Alter row transformation in mapping data flow
APPLIES TO: Azure Data Factory Azure Synapse Analytics
Data flows are available both in Azure Data Factory and Azure Synapse Pipelines. This article applies to mapping data flows. If you are new to transformations, please refer to the introductory article Transform data using a mapping data flow.
Use the Alter Row transformation to set insert, delete, update, and upsert policies on rows. You can add one-to-many conditions as expressions. These conditions should be specified in order of priority, as each row is marked with the policy corresponding to the first-matching expression. Each of those conditions can result in a row (or rows) being inserted, updated, deleted, or upserted. Alter Row can produce both DDL & DML actions against your database.
Alter Row transformations only operate on database, REST, or Azure Cosmos DB sinks in your data flow. The actions that you assign to rows (insert, update, delete, upsert) doesn't occur during debug sessions. To enact the alter row policies on your database tables, run an Execute Data Flow activity in a pipeline.
Note
An Alter Row transformation is not needed for Change Data Capture data flows that use native CDC sources like SQL Server or SAP. In those instances, ADF will automatically detect the row marker so Alter Row policies are unnecessary.
Specify a default row policy
Create an Alter Row transformation and specify a row policy with a condition of true()
. Each row that doesn't match any of the previously defined expressions is marked for the specified row policy. By default, each row that doesn't match any conditional expression is marked for Insert
.
Note
To mark all rows with one policy, you can create a condition for that policy and specify the condition as true()
.
View policies in data preview
Use debug mode to view the results of your alter row policies in the data preview pane. A data preview of an alter row transformation doesn't produce DDL or DML actions against your target.
An icon for each alter row policy indicates whether an insert, update, upsert, or deleted action occurs. The top header shows how many rows each policy affects in the preview..
Allow alter row policies in sink
For the alter row policies to work, the data stream must write to a database or Azure Cosmos DB sink. In the Settings tab in your sink, enable which alter row policies are allowed for that sink.
The default behavior is to only allow inserts. To allow updates, upserts, or deletes, check the box in the sink corresponding to that condition. If updates, upserts, or, deletes are enabled, you must specify which key columns in the sink to match on.
Note
If your inserts, updates, or upserts modify the schema of the target table in the sink, the data flow will fail. To modify the target schema in your database, choose Recreate table as the table action. This will drop and recreate your table with the new schema definition.

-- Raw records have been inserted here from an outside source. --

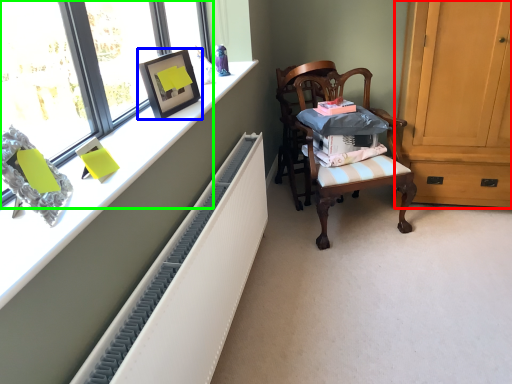 Question: Based on their relative distances, which object is nearer to cabinetry (highlighted by a red box)? Choose from picture frame (highlighted by a blue box) and window (highlighted by a green box).

Choices:
 (A) picture frame
 (B) window

Answer: (A) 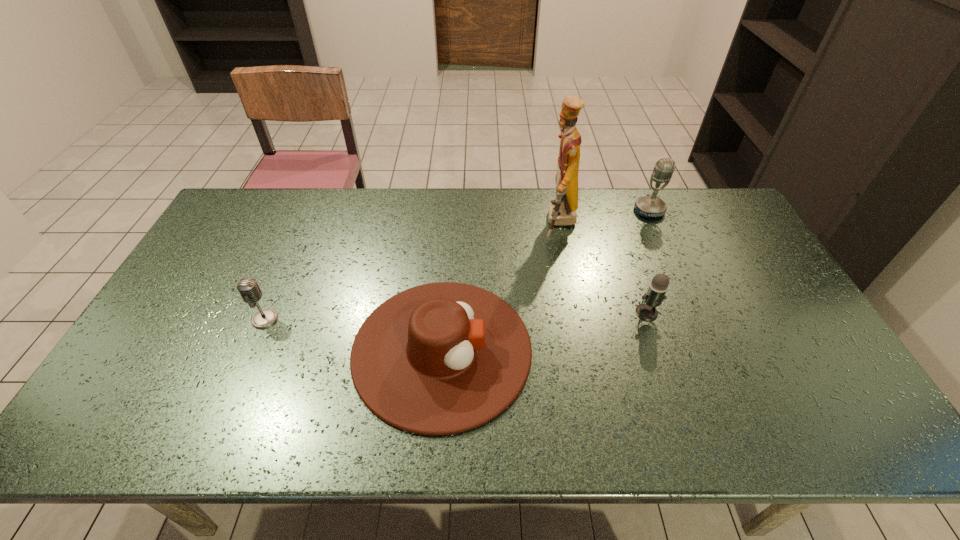 Locate an element on the screen. the tallest object is located at coordinates (562, 212).

At what (x,y) coordinates should I click in order to perform the action: click on nutcracker. Please return your answer as a coordinate pair (x, y). Looking at the image, I should click on (562, 212).

Locate an element on the screen. This screenshot has width=960, height=540. the rightmost object is located at coordinates (647, 206).

I want to click on the tallest microphone, so [647, 206].

Find the location of a particular element. the second microphone from left to right is located at coordinates (655, 294).

Locate an element on the screen. The width and height of the screenshot is (960, 540). the leftmost microphone is located at coordinates (248, 288).

Find the location of a particular element. This screenshot has height=540, width=960. cowboy hat is located at coordinates (441, 358).

Locate an element on the screen. the shortest object is located at coordinates (441, 358).

You are a GUI agent. You are given a task and a screenshot of the screen. Output one action in this format:
    pyautogui.click(x=<x>, y=<y>)
    Task: Click on the vacant point located on the front-facing side of the nutcracker
    This screenshot has height=540, width=960.
    Given the screenshot: What is the action you would take?
    pyautogui.click(x=514, y=223)

Find the location of a particular element. This screenshot has width=960, height=540. blank area located on the front-facing side of the nutcracker is located at coordinates (461, 223). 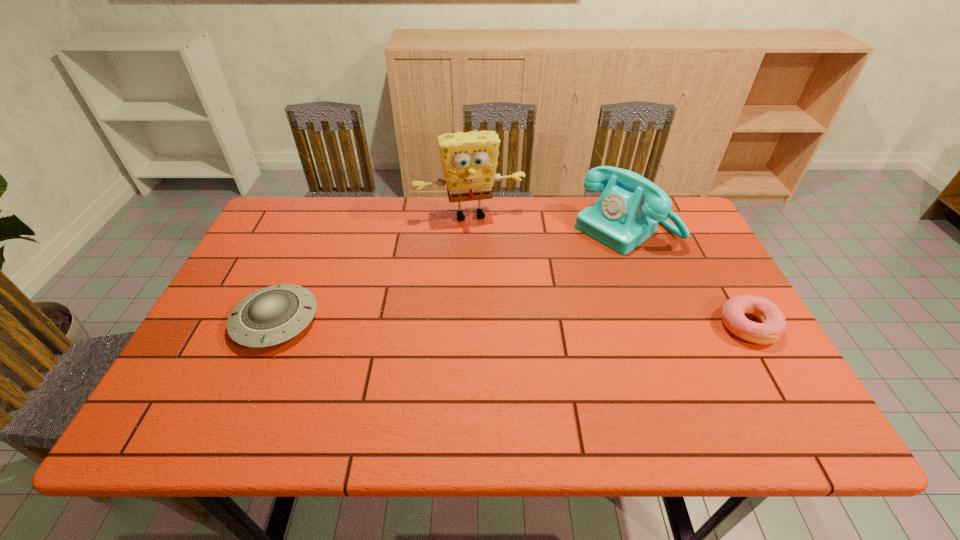 You are a GUI agent. You are given a task and a screenshot of the screen. Output one action in this format:
    pyautogui.click(x=<x>, y=<y>)
    Task: Click on the free spot located 0.370m on the dial of the second tallest object
    Image resolution: width=960 pixels, height=540 pixels.
    Given the screenshot: What is the action you would take?
    pyautogui.click(x=502, y=310)

Where is `vacant space positioned on the dial of the second tallest object`? The image size is (960, 540). vacant space positioned on the dial of the second tallest object is located at coordinates (493, 316).

The image size is (960, 540). What are the coordinates of `free space located 0.310m on the dial of the second tallest object` in the screenshot? It's located at (518, 298).

The width and height of the screenshot is (960, 540). Find the location of `sponge present at the far edge`. sponge present at the far edge is located at coordinates (469, 160).

Identify the location of telephone at the far edge. (629, 209).

Locate an element on the screen. object that is at the left edge is located at coordinates (272, 315).

Find the location of `doughnut that is at the right edge`. doughnut that is at the right edge is located at coordinates (773, 325).

Where is `telephone that is at the right edge`? telephone that is at the right edge is located at coordinates (629, 209).

What are the coordinates of `object that is at the far right corner` in the screenshot? It's located at pyautogui.click(x=629, y=209).

Where is `free space at the far edge of the desktop`? free space at the far edge of the desktop is located at coordinates (514, 208). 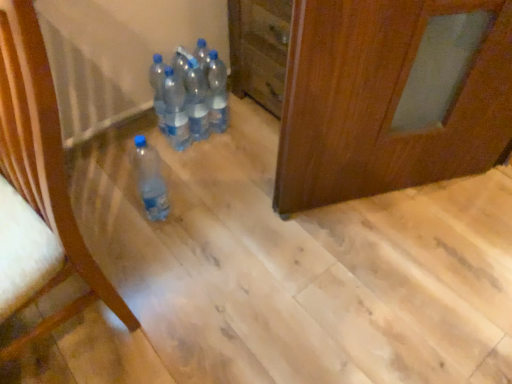 Image resolution: width=512 pixels, height=384 pixels. I want to click on free space in front of transparent plastic bottles at center, placed as the 5th bottle when sorted from left to right, so click(218, 156). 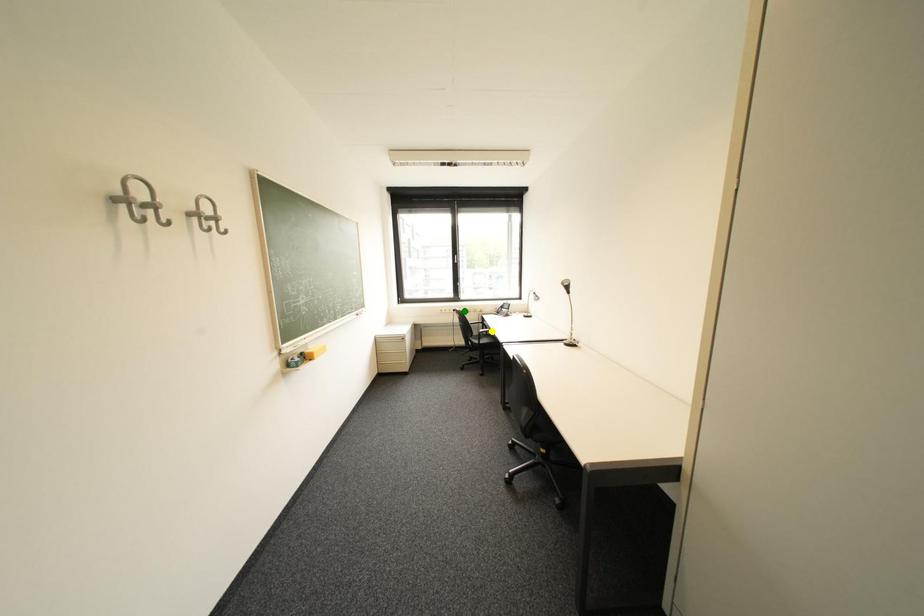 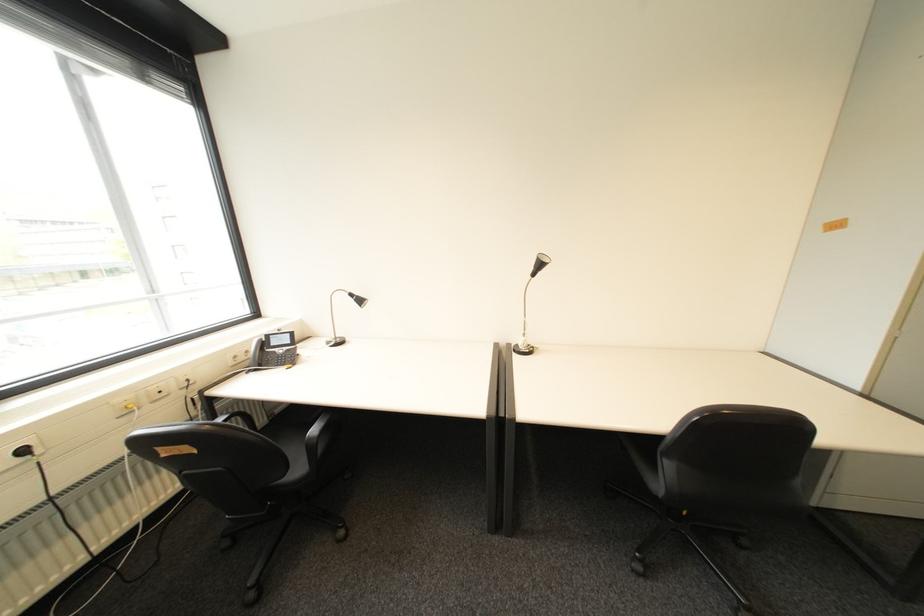 I am providing you with two images of the same scene from different viewpoints. Three points are marked in image1. Which point corresponds to a part or object that is occluded in image2?In image1, three points are marked. Which of them correspond to a part or object that is occluded in image2?Among the three points shown in image1, which one corresponds to a part or object that is no longer visible due to occlusion in image2?

Invisible in image2: yellow point.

The sink transformation requires either a single key or a series of keys for unique row identification in your target database. For SQL sinks, set the keys in the sink settings tab. For Azure Cosmos DB, set the partition key in the settings and also set the Azure Cosmos DB system field "ID" in your sink mapping. For Azure Cosmos DB, it's mandatory to include the system column "ID" for updates, upserts, and deletes.
Merges and upserts with Azure SQL Database and Azure Synapse
Data Flows support merges against Azure SQL Database and Azure Synapse database pool (data warehouse) with the upsert option.
However, you could run into scenarios where your target database schema utilized the identity property of key columns. The service requires you to identify the keys that you use to match the row values for updates and upserts. But if the target column has the identity property set and you're using the upsert policy, the target database doesn't allow you to write to the column. You may also run into errors when you try to upsert against a distributed table's distribution column.
Here are ways to fix that:
Go to the Sink transformation Settings and set "Skip writing key columns". This tells the service to not write the column that you have selected as the key value for your mapping.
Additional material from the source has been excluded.